What the task asks:
Select all lines holding the word "farina" from the entries that follow.

[Data records]
..........

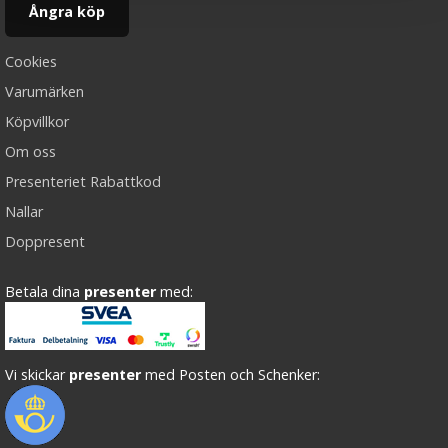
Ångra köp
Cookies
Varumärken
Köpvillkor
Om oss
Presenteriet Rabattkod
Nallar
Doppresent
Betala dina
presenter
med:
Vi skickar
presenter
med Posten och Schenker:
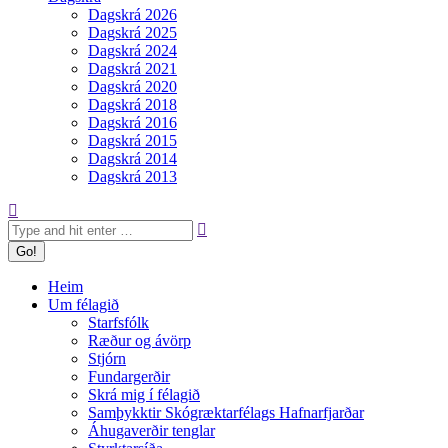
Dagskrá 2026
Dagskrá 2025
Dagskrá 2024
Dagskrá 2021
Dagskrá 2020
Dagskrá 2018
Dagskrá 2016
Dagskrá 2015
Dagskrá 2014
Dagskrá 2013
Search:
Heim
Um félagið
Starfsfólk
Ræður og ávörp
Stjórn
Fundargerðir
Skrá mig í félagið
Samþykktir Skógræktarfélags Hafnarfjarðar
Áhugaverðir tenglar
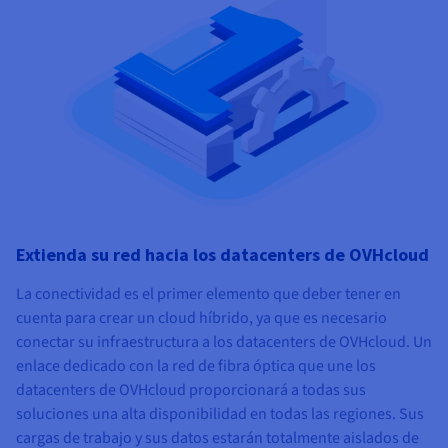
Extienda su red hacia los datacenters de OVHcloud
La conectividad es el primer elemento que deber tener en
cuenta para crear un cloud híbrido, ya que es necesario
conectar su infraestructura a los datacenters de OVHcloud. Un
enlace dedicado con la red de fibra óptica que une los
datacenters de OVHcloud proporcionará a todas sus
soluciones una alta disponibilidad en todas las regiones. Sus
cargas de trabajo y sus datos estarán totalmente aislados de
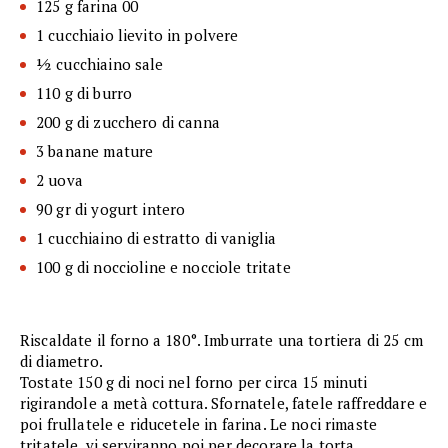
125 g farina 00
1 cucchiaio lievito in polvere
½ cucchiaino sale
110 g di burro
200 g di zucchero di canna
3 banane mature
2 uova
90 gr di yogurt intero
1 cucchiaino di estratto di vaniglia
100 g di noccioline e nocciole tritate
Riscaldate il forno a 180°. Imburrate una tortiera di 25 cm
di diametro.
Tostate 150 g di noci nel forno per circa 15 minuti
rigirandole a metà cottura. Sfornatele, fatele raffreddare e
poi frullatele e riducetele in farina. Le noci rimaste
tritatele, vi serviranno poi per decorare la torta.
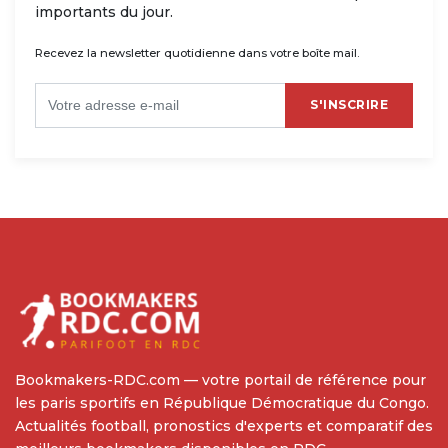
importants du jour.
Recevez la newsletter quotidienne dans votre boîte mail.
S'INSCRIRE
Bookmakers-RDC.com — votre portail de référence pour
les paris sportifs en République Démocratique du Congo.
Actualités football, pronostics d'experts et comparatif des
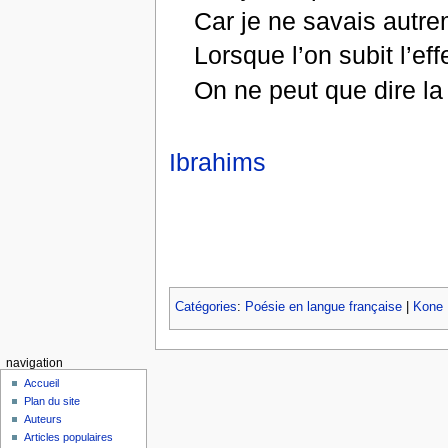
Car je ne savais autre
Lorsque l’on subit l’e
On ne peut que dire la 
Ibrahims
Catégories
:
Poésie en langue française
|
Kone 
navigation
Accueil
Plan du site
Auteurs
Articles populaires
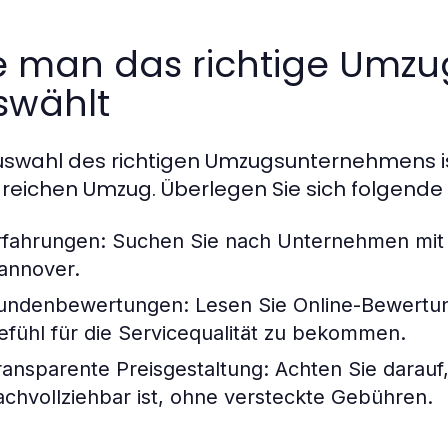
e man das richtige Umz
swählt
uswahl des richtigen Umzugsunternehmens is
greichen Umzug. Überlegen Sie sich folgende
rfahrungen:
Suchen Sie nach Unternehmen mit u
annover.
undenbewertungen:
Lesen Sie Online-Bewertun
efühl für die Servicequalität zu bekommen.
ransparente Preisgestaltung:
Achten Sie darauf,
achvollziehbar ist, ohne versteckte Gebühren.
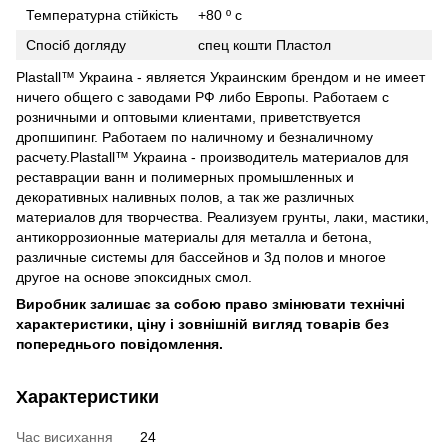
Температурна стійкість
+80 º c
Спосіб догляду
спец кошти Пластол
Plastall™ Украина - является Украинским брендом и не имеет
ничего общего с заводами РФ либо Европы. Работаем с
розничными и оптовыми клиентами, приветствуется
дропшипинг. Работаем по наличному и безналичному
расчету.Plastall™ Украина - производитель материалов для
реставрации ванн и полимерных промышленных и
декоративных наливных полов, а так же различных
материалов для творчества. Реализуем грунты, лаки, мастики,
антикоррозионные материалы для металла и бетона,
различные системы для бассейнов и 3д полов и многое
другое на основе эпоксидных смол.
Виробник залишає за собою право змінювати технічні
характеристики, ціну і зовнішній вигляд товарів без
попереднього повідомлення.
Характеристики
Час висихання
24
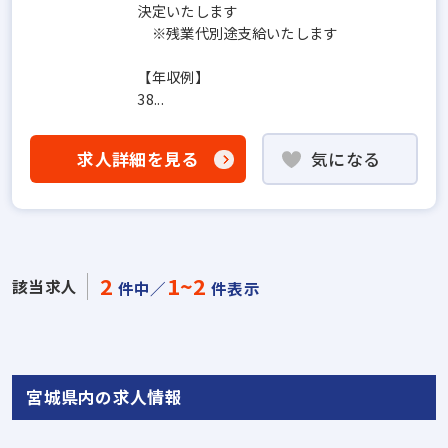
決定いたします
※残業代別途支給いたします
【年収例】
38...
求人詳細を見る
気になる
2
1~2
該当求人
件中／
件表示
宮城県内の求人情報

..........

Output for this exercise:
125 g farina 00
poi frullatele e riducetele in farina. Le noci rimaste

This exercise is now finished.